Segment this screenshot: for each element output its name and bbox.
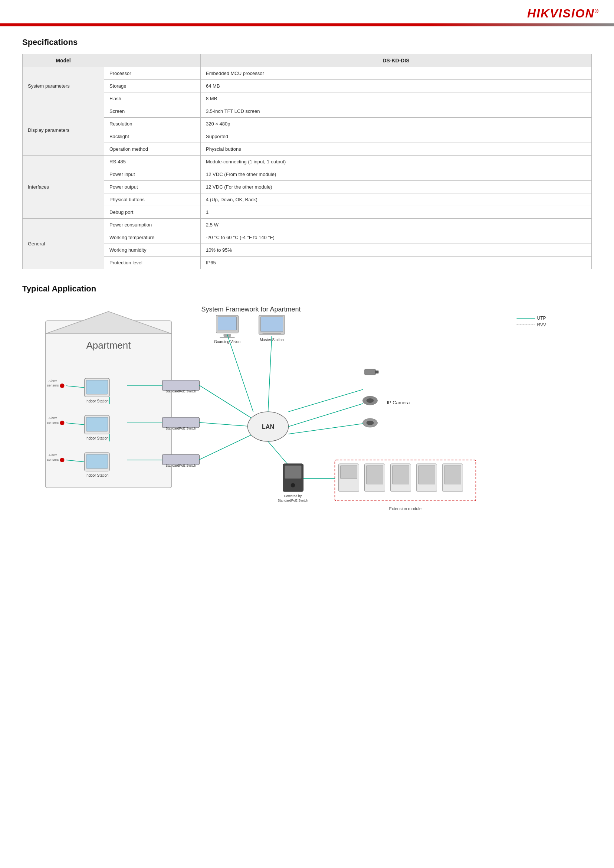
extension-module-label: Extension module — [389, 506, 422, 511]
table-row: Operation methodPhyscial buttons — [23, 143, 592, 156]
value-cell: 1 — [201, 206, 592, 219]
table-row: Working humidity10% to 95% — [23, 244, 592, 257]
svg-text:Powered by: Powered by — [284, 494, 302, 498]
value-cell: -20 °C to 60 °C (-4 °F to 140 °F) — [201, 231, 592, 244]
legend-utp: UTP — [537, 316, 546, 321]
svg-point-44 — [291, 483, 295, 487]
col-model-value: DS-KD-DIS — [201, 54, 592, 67]
value-cell: 10% to 95% — [201, 244, 592, 257]
typical-application-section: Typical Application System Framework for… — [22, 284, 592, 516]
param-cell: Physical buttons — [104, 193, 201, 206]
param-cell: Backlight — [104, 130, 201, 143]
svg-text:sensors: sensors — [47, 421, 59, 424]
svg-line-54 — [228, 334, 253, 412]
table-row: Flash8 MB — [23, 92, 592, 105]
category-cell: Display parameters — [23, 105, 104, 156]
table-row: Resolution320 × 480p — [23, 118, 592, 130]
spec-tbody: System parametersProcessorEmbedded MCU p… — [23, 67, 592, 269]
svg-line-64 — [288, 424, 363, 434]
param-cell: Working temperature — [104, 231, 201, 244]
value-cell: 8 MB — [201, 92, 592, 105]
svg-rect-50 — [220, 337, 235, 338]
svg-text:sensors: sensors — [47, 458, 59, 462]
ip-camera-label: IP Camera — [387, 400, 410, 405]
param-cell: Debug port — [104, 206, 201, 219]
param-cell: Flash — [104, 92, 201, 105]
svg-text:Indoor Station: Indoor Station — [85, 399, 109, 403]
param-cell: Power consumption — [104, 219, 201, 231]
value-cell: 2.5 W — [201, 219, 592, 231]
svg-rect-75 — [445, 465, 461, 484]
svg-point-59 — [366, 398, 374, 403]
svg-point-61 — [366, 421, 374, 425]
value-cell: 4 (Up, Down, OK, Back) — [201, 193, 592, 206]
col-model: Model — [23, 54, 104, 67]
svg-rect-12 — [163, 380, 200, 390]
value-cell: Embedded MCU processor — [201, 67, 592, 80]
svg-rect-71 — [392, 465, 409, 484]
svg-rect-53 — [263, 333, 281, 334]
svg-text:StandardPoE Switch: StandardPoE Switch — [166, 389, 196, 393]
svg-line-55 — [268, 336, 272, 412]
param-cell: Resolution — [104, 118, 201, 130]
specifications-title: Specifications — [22, 37, 592, 47]
svg-text:Indoor Station: Indoor Station — [85, 436, 109, 440]
logo-vision: VISION — [550, 7, 594, 20]
guarding-vision-label: Guarding Vision — [214, 340, 240, 344]
value-cell: 64 MB — [201, 80, 592, 92]
table-header-row: Model DS-KD-DIS — [23, 54, 592, 67]
table-row: InterfacesRS-485Module-connecting (1 inp… — [23, 156, 592, 168]
svg-rect-23 — [163, 417, 200, 428]
table-row: GeneralPower consumption2.5 W — [23, 219, 592, 231]
param-cell: Power input — [104, 168, 201, 181]
page-content: Specifications Model DS-KD-DIS System pa… — [0, 37, 614, 516]
param-cell: Storage — [104, 80, 201, 92]
logo-registered: ® — [595, 8, 599, 14]
diagram-title: System Framework for Apartment — [202, 306, 301, 313]
category-cell: General — [23, 219, 104, 269]
table-row: Working temperature-20 °C to 60 °C (-4 °… — [23, 231, 592, 244]
header: HIKVISION® — [0, 0, 614, 23]
diagram-container: System Framework for Apartment UTP RVV A… — [22, 300, 592, 516]
svg-rect-33 — [163, 454, 200, 465]
svg-line-37 — [200, 423, 253, 426]
param-cell: Protection level — [104, 257, 201, 269]
svg-line-38 — [200, 434, 253, 460]
table-row: Power output12 VDC (For the other module… — [23, 181, 592, 193]
svg-text:Alarm: Alarm — [49, 453, 57, 457]
table-row: Storage64 MB — [23, 80, 592, 92]
svg-text:StandardPoE Switch: StandardPoE Switch — [166, 464, 196, 467]
svg-text:StandardPoE Switch: StandardPoE Switch — [166, 426, 196, 430]
category-cell: System parameters — [23, 67, 104, 105]
category-cell: Interfaces — [23, 156, 104, 219]
col-empty — [104, 54, 201, 67]
value-cell: Supported — [201, 130, 592, 143]
svg-point-26 — [60, 458, 65, 462]
value-cell: Module-connecting (1 input, 1 output) — [201, 156, 592, 168]
svg-line-36 — [200, 385, 253, 419]
param-cell: Operation method — [104, 143, 201, 156]
hikvision-logo: HIKVISION® — [527, 7, 599, 20]
value-cell: 12 VDC (For the other module) — [201, 181, 592, 193]
svg-text:Alarm: Alarm — [49, 416, 57, 420]
svg-rect-57 — [375, 370, 379, 373]
value-cell: IP65 — [201, 257, 592, 269]
svg-rect-48 — [218, 317, 237, 330]
table-row: Physical buttons4 (Up, Down, OK, Back) — [23, 193, 592, 206]
svg-rect-73 — [419, 465, 435, 484]
typical-application-title: Typical Application — [22, 284, 592, 294]
param-cell: Processor — [104, 67, 201, 80]
svg-rect-67 — [341, 465, 357, 479]
table-row: Display parametersScreen3.5-inch TFT LCD… — [23, 105, 592, 118]
svg-rect-69 — [366, 465, 383, 484]
table-row: Debug port1 — [23, 206, 592, 219]
param-cell: RS-485 — [104, 156, 201, 168]
svg-point-15 — [60, 421, 65, 425]
svg-rect-19 — [87, 417, 108, 431]
value-cell: 320 × 480p — [201, 118, 592, 130]
value-cell: 12 VDC (From the other module) — [201, 168, 592, 181]
svg-text:StandardPoE Switch: StandardPoE Switch — [278, 499, 308, 502]
param-cell: Power output — [104, 181, 201, 193]
svg-rect-30 — [87, 454, 108, 468]
param-cell: Screen — [104, 105, 201, 118]
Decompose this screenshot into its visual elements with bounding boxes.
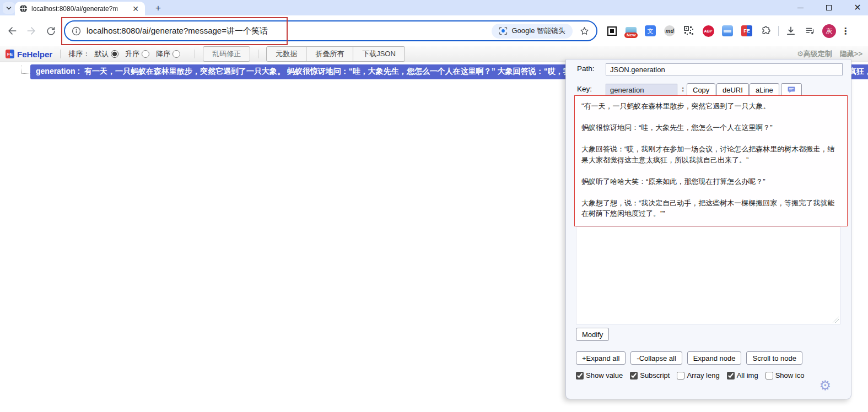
fehelper-logo-icon: FE (6, 50, 14, 58)
sort-desc-radio[interactable]: 降序 (156, 49, 180, 59)
value-display-box[interactable]: "有一天，一只蚂蚁在森林里散步，突然它遇到了一只大象。 蚂蚁很惊讶地问：“哇，大… (574, 95, 848, 226)
array-length-checkbox[interactable]: Array leng (677, 371, 719, 380)
fehelper-brand: FeHelper (17, 50, 52, 59)
profile-avatar[interactable]: 灰 (822, 24, 836, 38)
page-info-icon[interactable] (72, 26, 81, 36)
show-ico-checkbox[interactable]: Show ico (765, 371, 805, 380)
browser-menu-icon[interactable]: ⋮ (841, 26, 850, 36)
display-options: Show value Subscript Array leng All img … (576, 371, 804, 380)
hide-panel-link[interactable]: 隐藏>> (840, 49, 862, 59)
translate-extension-icon[interactable]: 文 (643, 24, 657, 38)
subscript-checkbox[interactable]: Subscript (630, 371, 670, 380)
path-input[interactable] (606, 63, 843, 75)
download-json-button[interactable]: 下载JSON (353, 46, 405, 62)
google-lens-button[interactable]: Google 智能镜头 (492, 24, 573, 39)
markdown-extension-icon[interactable]: md (662, 24, 677, 38)
expand-node-button[interactable]: Expand node (687, 351, 742, 365)
window-close-button[interactable]: ✕ (851, 2, 864, 14)
bookmark-star-icon[interactable] (579, 26, 590, 36)
fix-encoding-button[interactable]: 乱码修正 (203, 46, 250, 62)
tab-search-chevron-icon[interactable] (3, 2, 15, 14)
tab-close-icon[interactable]: ✕ (131, 4, 141, 13)
scroll-to-node-button[interactable]: Scroll to node (746, 351, 802, 365)
reload-button[interactable] (43, 23, 58, 39)
sort-default-radio[interactable]: 默认 (94, 49, 118, 59)
copy-button[interactable]: Copy (687, 83, 715, 96)
all-img-checkbox[interactable]: All img (727, 371, 758, 380)
forward-button[interactable] (24, 23, 39, 39)
show-value-checkbox[interactable]: Show value (576, 371, 623, 380)
collapse-all-button[interactable]: -Collapse all (630, 351, 682, 365)
key-colon: : (682, 85, 684, 93)
collapse-all-button[interactable]: 折叠所有 (306, 46, 353, 62)
new-tab-button[interactable]: + (152, 2, 164, 14)
path-label: Path: (577, 64, 595, 73)
window-minimize-button[interactable] (794, 2, 806, 14)
translate-value-button[interactable] (781, 83, 802, 96)
node-actions: +Expand all -Collapse all Expand node Sc… (576, 351, 802, 365)
tab-strip: localhost:8080/ai/generate?m ✕ + ✕ (0, 0, 868, 15)
toolbar-separator (778, 26, 779, 36)
modify-button[interactable]: Modify (576, 328, 609, 341)
browser-tab[interactable]: localhost:8080/ai/generate?m ✕ (15, 2, 145, 15)
tab-title: localhost:8080/ai/generate?m (31, 5, 127, 13)
key-label: Key: (577, 85, 592, 93)
fehelper-detail-panel: Path: Key: : Copy deURI aLine "有一天，一只蚂蚁在… (565, 59, 851, 399)
media-playlist-icon[interactable] (803, 24, 817, 38)
screenshot-extension-icon[interactable] (605, 24, 619, 38)
qrcode-extension-icon[interactable] (682, 24, 696, 38)
window-maximize-button[interactable] (823, 2, 835, 14)
browser-toolbar: localhost:8080/ai/generate?message=讲一个笑话… (0, 15, 868, 46)
adblock-extension-icon[interactable]: ABP (701, 24, 715, 38)
deuri-button[interactable]: deURI (716, 83, 749, 96)
globe-favicon-icon (19, 4, 28, 13)
fehelper-extension-icon[interactable]: FE (740, 24, 754, 38)
card-extension-icon[interactable] (720, 24, 735, 38)
expand-all-button[interactable]: +Expand all (576, 351, 626, 365)
lens-label: Google 智能镜头 (511, 26, 565, 36)
back-button[interactable] (4, 23, 20, 39)
address-bar[interactable]: localhost:8080/ai/generate?message=讲一个笑话… (64, 20, 597, 41)
advanced-settings-link[interactable]: ⚙高级定制 (797, 49, 832, 59)
downloads-icon[interactable] (784, 24, 798, 38)
sort-asc-radio[interactable]: 升序 (125, 49, 149, 59)
panel-settings-gear-icon[interactable]: ⚙ (819, 378, 831, 393)
extensions-row: New 文 md ABP FE 灰 ⋮ (605, 23, 850, 39)
json-key: generation (36, 67, 76, 75)
aline-button[interactable]: aLine (750, 83, 779, 96)
extensions-puzzle-icon[interactable] (759, 24, 773, 38)
value-edit-textarea[interactable] (576, 226, 840, 324)
key-input[interactable] (606, 84, 677, 96)
sort-label: 排序： (68, 49, 90, 59)
lens-icon (499, 26, 508, 35)
new-badge-extension-icon[interactable]: New (624, 24, 638, 38)
tree-branch-guide (21, 66, 30, 74)
metadata-button[interactable]: 元数据 (266, 46, 306, 62)
url-text[interactable]: localhost:8080/ai/generate?message=讲一个笑话 (87, 26, 492, 36)
speech-translate-icon (787, 86, 796, 94)
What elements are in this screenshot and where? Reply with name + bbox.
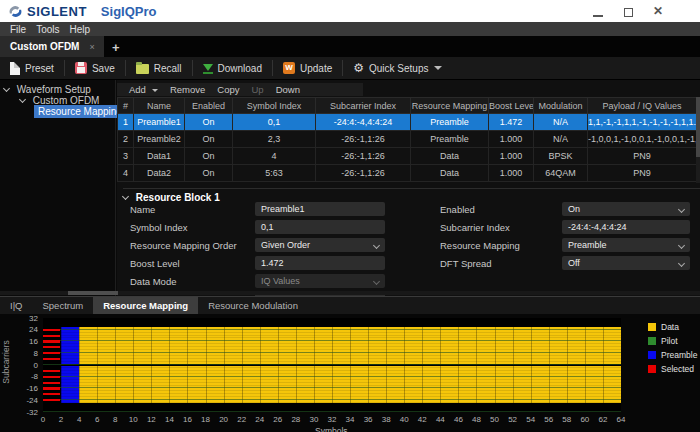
table-cell[interactable]: -24:4:-4,4:4:24 xyxy=(316,114,411,131)
new-tab-button[interactable]: + xyxy=(112,40,120,55)
table-cell[interactable]: Preamble1 xyxy=(134,114,185,131)
table-row[interactable]: 2Preamble2On2,3-26:-1,1:26Preamble1.000N… xyxy=(118,131,697,148)
dft-spread-select[interactable]: Off xyxy=(562,256,690,270)
table-cell[interactable]: Preamble2 xyxy=(134,131,185,148)
x-axis-label: Symbols xyxy=(315,426,348,432)
column-header[interactable]: Symbol Index xyxy=(233,98,316,114)
x-tick-label: 30 xyxy=(305,415,323,424)
tab-i-q[interactable]: I|Q xyxy=(0,297,33,314)
column-header[interactable]: Resource Mapping xyxy=(411,98,489,114)
table-cell[interactable]: N/A xyxy=(534,131,588,148)
update-button[interactable]: W Update xyxy=(273,57,342,80)
table-cell[interactable]: Preamble xyxy=(411,131,489,148)
table-cell[interactable]: 64QAM xyxy=(534,165,588,182)
column-header[interactable]: Boost Level xyxy=(489,98,534,114)
table-cell[interactable]: 1 xyxy=(118,114,134,131)
table-cell[interactable]: -26:-1,1:26 xyxy=(316,131,411,148)
table-cell[interactable]: 0,1 xyxy=(233,114,316,131)
legend-label: Selected xyxy=(661,364,694,374)
table-cell[interactable]: 4 xyxy=(233,148,316,165)
table-cell[interactable]: 1.000 xyxy=(489,131,534,148)
table-cell[interactable]: Data xyxy=(411,148,489,165)
table-cell[interactable]: N/A xyxy=(534,114,588,131)
x-tick-label: 44 xyxy=(431,415,449,424)
table-row[interactable]: 1Preamble1On0,1-24:4:-4,4:4:24Preamble1.… xyxy=(118,114,697,131)
enabled-select[interactable]: On xyxy=(562,202,690,216)
table-cell[interactable]: 1,1,-1,-1,1,1,-1,-1,-1,-1,1,1... xyxy=(588,114,697,131)
table-cell[interactable]: 1.000 xyxy=(489,165,534,182)
table-cell[interactable]: PN9 xyxy=(588,148,697,165)
tree-item-waveform-setup[interactable]: Waveform Setup xyxy=(4,84,91,95)
menu-file[interactable]: File xyxy=(10,24,26,35)
maximize-button[interactable] xyxy=(615,3,641,19)
save-button[interactable]: Save xyxy=(65,57,125,80)
table-cell[interactable]: BPSK xyxy=(534,148,588,165)
table-cell[interactable]: 1.472 xyxy=(489,114,534,131)
menu-help[interactable]: Help xyxy=(69,24,90,35)
column-header[interactable]: Enabled xyxy=(185,98,233,114)
down-button[interactable]: Down xyxy=(276,84,300,95)
column-header[interactable]: Name xyxy=(134,98,185,114)
column-header[interactable]: Subcarrier Index xyxy=(316,98,411,114)
column-header[interactable]: Payload / IQ Values xyxy=(588,98,697,114)
data-mode-select[interactable]: IQ Values xyxy=(255,274,385,288)
tab-close-icon[interactable]: × xyxy=(89,42,94,52)
resource-panel: Add Remove Copy Up Down #NameEnabledSymb… xyxy=(117,80,700,296)
table-cell[interactable]: -26:-1,1:26 xyxy=(316,165,411,182)
table-cell[interactable]: On xyxy=(185,148,233,165)
tab-custom-ofdm[interactable]: Custom OFDM × xyxy=(0,36,104,57)
y-tick-label: -8 xyxy=(12,372,38,381)
table-row[interactable]: 4Data2On5:63-26:-1,1:26Data1.00064QAMPN9 xyxy=(118,165,697,182)
table-cell[interactable]: 2 xyxy=(118,131,134,148)
app-window: SIGLENT SigIQPro ✕ File Tools Help Custo… xyxy=(0,0,700,432)
table-row[interactable]: 3Data1On4-26:-1,1:26Data1.000BPSKPN9 xyxy=(118,148,697,165)
quick-setups-button[interactable]: ⚙ Quick Setups xyxy=(343,57,452,80)
table-scrollbar[interactable] xyxy=(696,97,700,183)
chart-legend: DataPilotPreambleSelected xyxy=(648,322,697,378)
y-tick-label: -24 xyxy=(12,396,38,405)
table-cell[interactable]: 3 xyxy=(118,148,134,165)
table-cell[interactable]: PN9 xyxy=(588,165,697,182)
x-tick-label: 46 xyxy=(449,415,467,424)
table-cell[interactable]: 2,3 xyxy=(233,131,316,148)
table-cell[interactable]: Data1 xyxy=(134,148,185,165)
table-cell[interactable]: Preamble xyxy=(411,114,489,131)
legend-label: Preamble xyxy=(661,350,697,360)
tab-resource-mapping[interactable]: Resource Mapping xyxy=(93,297,198,314)
table-cell[interactable]: On xyxy=(185,114,233,131)
preset-button[interactable]: Preset xyxy=(0,57,64,80)
tree-item-resource-mapping[interactable]: Resource Mapping xyxy=(34,105,126,118)
field-label: Enabled xyxy=(440,204,475,215)
menu-tools[interactable]: Tools xyxy=(36,24,59,35)
table-cell[interactable]: 1.000 xyxy=(489,148,534,165)
recall-button[interactable]: Recall xyxy=(126,57,192,80)
column-header[interactable]: Modulation xyxy=(534,98,588,114)
form-row: Resource MappingPreamble xyxy=(117,238,700,254)
tab-spectrum[interactable]: Spectrum xyxy=(33,297,94,314)
up-button[interactable]: Up xyxy=(251,84,263,95)
horizontal-scrollbar[interactable] xyxy=(0,291,700,295)
close-button[interactable]: ✕ xyxy=(645,3,671,19)
gear-icon: ⚙ xyxy=(353,62,364,74)
add-button[interactable]: Add xyxy=(129,84,158,95)
table-cell[interactable]: 4 xyxy=(118,165,134,182)
subcarrier-index-field[interactable]: -24:4:-4,4:4:24 xyxy=(562,220,690,234)
table-cell[interactable]: -26:-1,1:26 xyxy=(316,148,411,165)
table-cell[interactable]: On xyxy=(185,165,233,182)
download-button[interactable]: Download xyxy=(193,57,272,80)
copy-button[interactable]: Copy xyxy=(217,84,239,95)
resource-mapping-select[interactable]: Preamble xyxy=(562,238,690,252)
column-header[interactable]: # xyxy=(118,98,134,114)
resource-block-header[interactable]: Resource Block 1 xyxy=(123,188,700,203)
x-tick-label: 38 xyxy=(377,415,395,424)
chart-plot-area[interactable] xyxy=(43,318,621,412)
table-cell[interactable]: 5:63 xyxy=(233,165,316,182)
remove-button[interactable]: Remove xyxy=(170,84,205,95)
table-cell[interactable]: Data2 xyxy=(134,165,185,182)
tab-resource-modulation[interactable]: Resource Modulation xyxy=(198,297,308,314)
table-cell[interactable]: Data xyxy=(411,165,489,182)
minimize-button[interactable] xyxy=(585,3,611,19)
table-cell[interactable]: -1,0,0,1,-1,0,0,1,-1,0,0,1,-1,... xyxy=(588,131,697,148)
table-cell[interactable]: On xyxy=(185,131,233,148)
legend-swatch-icon xyxy=(648,365,656,373)
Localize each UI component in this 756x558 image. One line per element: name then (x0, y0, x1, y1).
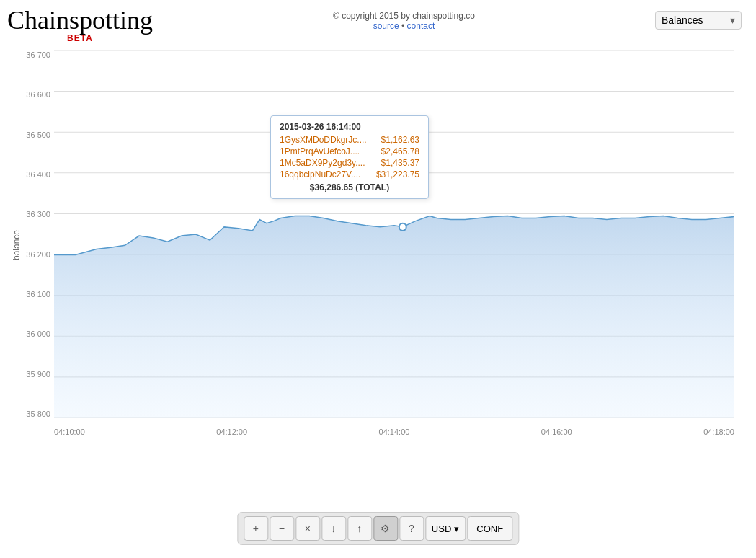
contact-link[interactable]: contact (407, 21, 435, 31)
logo-area: Chainspotting BETA (7, 7, 153, 43)
x-ticks: 04:10:00 04:12:00 04:14:00 04:16:00 04:1… (54, 428, 734, 436)
chart-tooltip: 2015-03-26 16:14:00 1GysXMDoDDkgrJc.... … (270, 115, 429, 199)
tooltip-addr-1: 1PmtPrqAvUefcoJ.... (280, 146, 360, 156)
logo: Chainspotting (7, 7, 153, 33)
beta-label: BETA (67, 33, 93, 43)
svg-point-10 (399, 223, 406, 231)
header-center: © copyright 2015 by chainspotting.co sou… (333, 11, 475, 31)
tooltip-val-2: $1,435.37 (381, 158, 419, 168)
y-ticks: 36 700 36 600 36 500 36 400 36 300 36 20… (14, 50, 54, 418)
minus-button[interactable]: − (270, 516, 294, 541)
plus-button[interactable]: + (244, 516, 268, 541)
x-tick-4: 04:18:00 (703, 428, 734, 436)
currency-chevron-icon: ▾ (454, 523, 459, 534)
chart-inner: 04:10:00 04:12:00 04:14:00 04:16:00 04:1… (54, 50, 734, 418)
y-tick-6: 36 100 (26, 290, 50, 298)
tooltip-title: 2015-03-26 16:14:00 (280, 122, 419, 132)
tooltip-addr-0: 1GysXMDoDDkgrJc.... (280, 135, 367, 145)
link-separator: • (401, 21, 404, 31)
toolbar: + − × ↓ ↑ ⚙ ? USD ▾ CONF (237, 512, 519, 545)
x-tick-0: 04:10:00 (54, 428, 85, 436)
tooltip-val-1: $2,465.78 (381, 146, 419, 156)
y-tick-5: 36 200 (26, 250, 50, 259)
header: Chainspotting BETA © copyright 2015 by c… (0, 0, 756, 43)
question-button[interactable]: ? (399, 516, 424, 541)
copyright: © copyright 2015 by chainspotting.co (333, 11, 475, 21)
conf-button[interactable]: CONF (467, 516, 512, 541)
tooltip-val-0: $1,162.63 (381, 135, 419, 145)
y-tick-7: 36 000 (26, 329, 50, 338)
chart-svg (54, 50, 734, 418)
tooltip-row-1: 1PmtPrqAvUefcoJ.... $2,465.78 (280, 146, 419, 156)
y-tick-1: 36 600 (26, 90, 50, 99)
x-tick-1: 04:12:00 (216, 428, 247, 436)
y-tick-0: 36 700 (26, 50, 50, 59)
down-arrow-button[interactable]: ↓ (321, 516, 346, 541)
x-tick-3: 04:16:00 (541, 428, 572, 436)
tooltip-addr-2: 1Mc5aDX9Py2gd3y.... (280, 158, 365, 168)
header-links: source • contact (333, 21, 475, 31)
y-tick-8: 35 900 (26, 370, 50, 378)
tooltip-addr-3: 16qqbcipNuDc27V.... (280, 169, 360, 180)
y-tick-3: 36 400 (26, 170, 50, 179)
source-link[interactable]: source (373, 21, 399, 31)
tooltip-row-3: 16qqbcipNuDc27V.... $31,223.75 (280, 169, 419, 180)
y-tick-9: 35 800 (26, 409, 50, 418)
gear-button[interactable]: ⚙ (373, 516, 398, 541)
currency-select[interactable]: USD ▾ (425, 516, 466, 541)
tooltip-row-0: 1GysXMDoDDkgrJc.... $1,162.63 (280, 135, 419, 145)
tooltip-row-2: 1Mc5aDX9Py2gd3y.... $1,435.37 (280, 158, 419, 168)
tooltip-val-3: $31,223.75 (376, 169, 419, 180)
y-tick-2: 36 500 (26, 130, 50, 139)
y-tick-4: 36 300 (26, 210, 50, 218)
balances-dropdown[interactable]: Balances ▾ (655, 11, 742, 30)
tooltip-total: $36,286.65 (TOTAL) (280, 182, 419, 192)
up-arrow-button[interactable]: ↑ (347, 516, 372, 541)
chart-container: balance 36 700 36 600 36 500 36 400 36 3… (14, 50, 742, 440)
x-tick-2: 04:14:00 (379, 428, 410, 436)
cross-button[interactable]: × (295, 516, 320, 541)
chevron-down-icon: ▾ (730, 14, 735, 26)
currency-label: USD (432, 523, 451, 534)
balances-label: Balances (662, 14, 703, 26)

▶ [How to complete this task]: Your answer should be a single number: the count of lines in the listing that contain the word "page".

▶ [Answer to the problem]: 2